The third element that supported the research was to learn…a new way to learn. While I thought I had a pretty good handle on reflection and the four ways it manifests itself through introspection, rehearsal, spontaneity and inquiry, I was woefully prepared to practice critical reflexivity. As I was to learn the discipline of critical reflection (CR), I defined it as reflection on steroids – causing a deep questioning of long held beliefs, assumptions, and things taken for granted. As Anne Cunliffe says, critical reflection makes you bend backward on yourself. Critical reflexivity emerged for me as the most underutilized muscle in leadership. Not for the faint of heart, but a new formed skill that changed my world view, my leadership and my life, for that matter. For anyone who has.
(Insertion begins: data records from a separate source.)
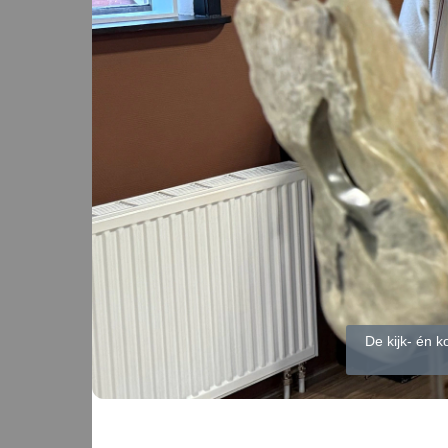
De kijk- én k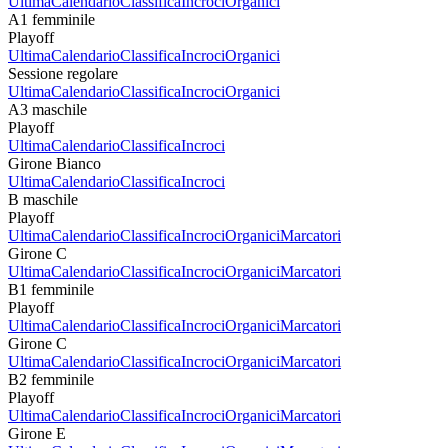
Ultima
Calendario
Classifica
Incroci
Organici
A1 femminile
Playoff
Ultima
Calendario
Classifica
Incroci
Organici
Sessione regolare
Ultima
Calendario
Classifica
Incroci
Organici
A3 maschile
Playoff
Ultima
Calendario
Classifica
Incroci
Girone Bianco
Ultima
Calendario
Classifica
Incroci
B maschile
Playoff
Ultima
Calendario
Classifica
Incroci
Organici
Marcatori
Girone C
Ultima
Calendario
Classifica
Incroci
Organici
Marcatori
B1 femminile
Playoff
Ultima
Calendario
Classifica
Incroci
Organici
Marcatori
Girone C
Ultima
Calendario
Classifica
Incroci
Organici
Marcatori
B2 femminile
Playoff
Ultima
Calendario
Classifica
Incroci
Organici
Marcatori
Girone E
Two other scholars, Keith Grint and Amanda Sinclair, were responsible for blasting away the stereotypes I had long had about how we think about leadership. If you’re like me, you’ve probably been traditionally taught that leadership can be viewed in four quadrants: as a person (think Trump); as a position (think org chart) or as results (think quarterly targets). Grint and Sinclair jolted me out of this thinking by introducing new ways to see leadership: as an embodied process intersecting being and doing. Through their writing, I began to ask myself a different kind of question: Is it how leaders get things done that makes them leaders?  

This simple question emerged as one of the primary shatterpoints that framed my research and now informs my practice.